◆ **PROBLEM**
In the records below, find the line with "Répertoire des films classés", then copy each line exactly until you have copied the line with "graduata perchè usarle?". Leave any picture out.

◆ **Saved data entries**

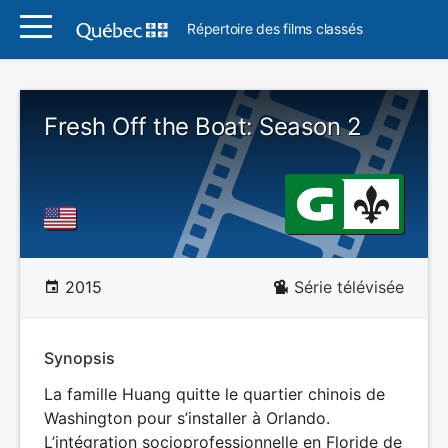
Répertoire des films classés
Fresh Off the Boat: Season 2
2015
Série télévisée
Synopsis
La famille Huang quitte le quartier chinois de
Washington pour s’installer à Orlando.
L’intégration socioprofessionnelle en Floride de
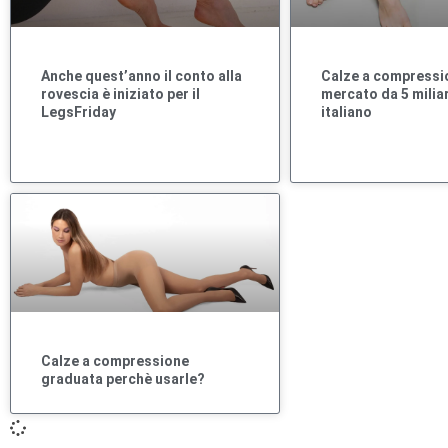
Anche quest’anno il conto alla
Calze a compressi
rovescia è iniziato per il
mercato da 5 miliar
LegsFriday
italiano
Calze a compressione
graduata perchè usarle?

==

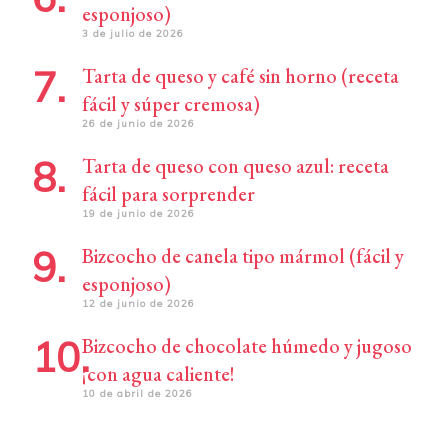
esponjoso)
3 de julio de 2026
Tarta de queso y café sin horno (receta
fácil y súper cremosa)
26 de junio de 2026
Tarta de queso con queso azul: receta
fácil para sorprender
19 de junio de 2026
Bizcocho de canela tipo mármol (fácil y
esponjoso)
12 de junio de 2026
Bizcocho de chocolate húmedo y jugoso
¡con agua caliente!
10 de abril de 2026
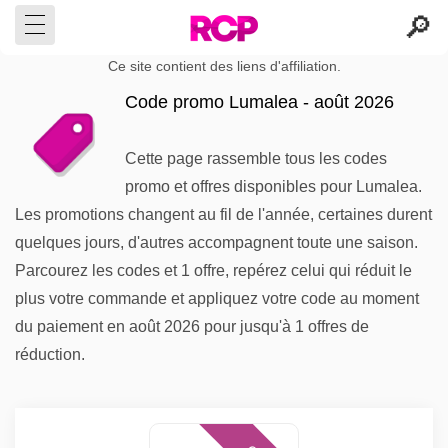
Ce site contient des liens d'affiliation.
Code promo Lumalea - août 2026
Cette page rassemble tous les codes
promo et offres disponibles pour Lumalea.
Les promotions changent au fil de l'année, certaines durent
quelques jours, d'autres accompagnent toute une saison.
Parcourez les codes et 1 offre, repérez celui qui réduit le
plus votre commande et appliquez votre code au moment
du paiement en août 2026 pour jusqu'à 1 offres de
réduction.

==

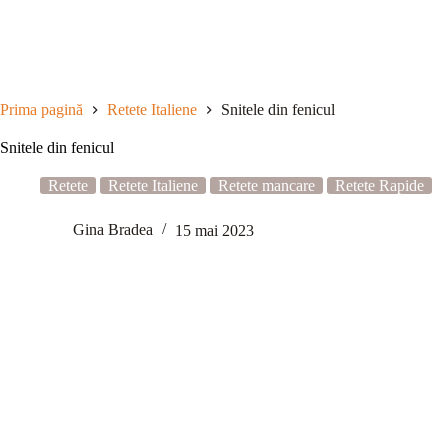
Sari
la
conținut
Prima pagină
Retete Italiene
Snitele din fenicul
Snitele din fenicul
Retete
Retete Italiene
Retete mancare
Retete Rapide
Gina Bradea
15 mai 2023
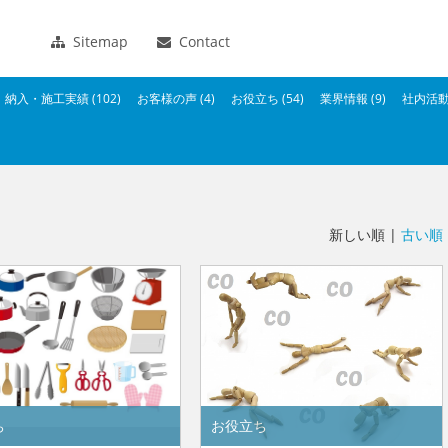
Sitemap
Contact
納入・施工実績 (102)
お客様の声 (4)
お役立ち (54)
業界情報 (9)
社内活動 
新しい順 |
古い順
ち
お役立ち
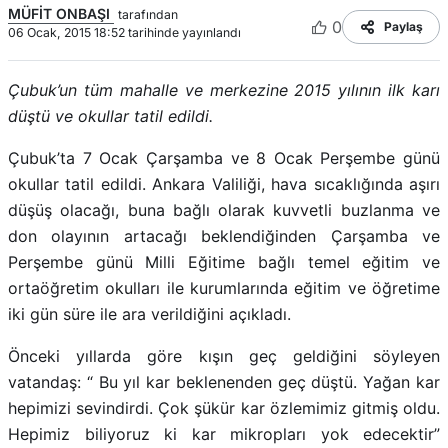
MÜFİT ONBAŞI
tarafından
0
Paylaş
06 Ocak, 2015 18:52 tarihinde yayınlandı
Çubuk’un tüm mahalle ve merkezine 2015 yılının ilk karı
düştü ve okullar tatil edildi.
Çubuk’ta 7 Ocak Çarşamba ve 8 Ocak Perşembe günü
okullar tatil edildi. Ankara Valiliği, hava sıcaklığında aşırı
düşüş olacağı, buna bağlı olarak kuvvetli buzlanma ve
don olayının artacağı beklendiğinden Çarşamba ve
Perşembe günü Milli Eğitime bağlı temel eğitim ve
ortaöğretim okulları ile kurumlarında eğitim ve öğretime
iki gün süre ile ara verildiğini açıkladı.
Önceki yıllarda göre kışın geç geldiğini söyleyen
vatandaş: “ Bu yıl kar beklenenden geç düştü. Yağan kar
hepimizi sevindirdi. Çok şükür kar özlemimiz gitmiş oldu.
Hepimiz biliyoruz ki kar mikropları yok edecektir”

◆ **SOLUTION FOR THIS EXERCISE**
Répertoire des films classés
Fresh Off the Boat: Season 2
2015
Série télévisée
Synopsis
La famille Huang quitte le quartier chinois de
Washington pour s’installer à Orlando.
L’intégration socioprofessionnelle en Floride de
Anche quest’anno il conto alla
Calze a compressi
rovescia è iniziato per il
mercato da 5 miliar
LegsFriday
italiano
Calze a compressione
graduata perchè usarle?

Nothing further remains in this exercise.